◆ **WHAT TO WORK ON**:
Copy each line of the listing that includes "National".

Top of EXTRACTED INFORMATION

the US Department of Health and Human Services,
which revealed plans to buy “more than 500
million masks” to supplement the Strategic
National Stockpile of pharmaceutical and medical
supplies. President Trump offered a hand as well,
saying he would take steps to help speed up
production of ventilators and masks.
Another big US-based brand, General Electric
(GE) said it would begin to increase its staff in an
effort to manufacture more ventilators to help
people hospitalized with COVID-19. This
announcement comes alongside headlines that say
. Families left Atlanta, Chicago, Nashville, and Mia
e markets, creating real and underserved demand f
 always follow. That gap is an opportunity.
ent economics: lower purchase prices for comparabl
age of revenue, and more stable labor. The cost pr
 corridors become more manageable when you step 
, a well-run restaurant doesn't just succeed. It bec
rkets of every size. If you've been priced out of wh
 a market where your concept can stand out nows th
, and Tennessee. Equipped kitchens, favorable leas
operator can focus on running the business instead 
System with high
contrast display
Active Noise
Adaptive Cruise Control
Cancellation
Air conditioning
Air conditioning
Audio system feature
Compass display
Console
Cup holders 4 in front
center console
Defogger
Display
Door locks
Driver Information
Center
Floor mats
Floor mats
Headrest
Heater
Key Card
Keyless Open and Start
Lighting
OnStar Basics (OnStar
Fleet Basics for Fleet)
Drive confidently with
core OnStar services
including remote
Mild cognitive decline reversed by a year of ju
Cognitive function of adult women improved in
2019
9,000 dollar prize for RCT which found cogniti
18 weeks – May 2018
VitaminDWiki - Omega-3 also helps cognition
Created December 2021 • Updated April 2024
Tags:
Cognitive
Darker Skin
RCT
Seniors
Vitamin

Bottom of EXTRACTED INFORMATION
Top of EXTRACTED INFORMATION

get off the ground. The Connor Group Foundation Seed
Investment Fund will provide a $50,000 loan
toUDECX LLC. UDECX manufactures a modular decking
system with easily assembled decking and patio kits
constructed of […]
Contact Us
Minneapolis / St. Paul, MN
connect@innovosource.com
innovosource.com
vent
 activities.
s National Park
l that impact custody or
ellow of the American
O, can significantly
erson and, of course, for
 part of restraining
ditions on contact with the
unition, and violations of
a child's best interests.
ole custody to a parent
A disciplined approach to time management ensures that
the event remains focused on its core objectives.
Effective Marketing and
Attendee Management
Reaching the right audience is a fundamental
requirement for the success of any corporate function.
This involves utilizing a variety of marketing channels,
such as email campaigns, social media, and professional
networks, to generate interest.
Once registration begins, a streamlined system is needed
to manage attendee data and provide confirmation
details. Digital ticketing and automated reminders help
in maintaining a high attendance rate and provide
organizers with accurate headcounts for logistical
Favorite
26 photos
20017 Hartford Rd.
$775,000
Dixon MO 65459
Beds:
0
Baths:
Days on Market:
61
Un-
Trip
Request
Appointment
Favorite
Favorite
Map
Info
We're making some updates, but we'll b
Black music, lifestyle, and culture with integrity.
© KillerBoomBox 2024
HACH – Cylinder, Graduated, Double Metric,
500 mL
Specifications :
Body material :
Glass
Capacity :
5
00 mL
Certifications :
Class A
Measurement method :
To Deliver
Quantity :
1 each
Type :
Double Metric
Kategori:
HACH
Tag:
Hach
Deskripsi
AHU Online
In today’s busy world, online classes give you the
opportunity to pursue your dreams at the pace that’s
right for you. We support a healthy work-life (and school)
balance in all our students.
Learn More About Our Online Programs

Bottom of EXTRACTED INFORMATION

◆ **ANSWER AREA**:
National Stockpile of pharmaceutical and medical
s National Park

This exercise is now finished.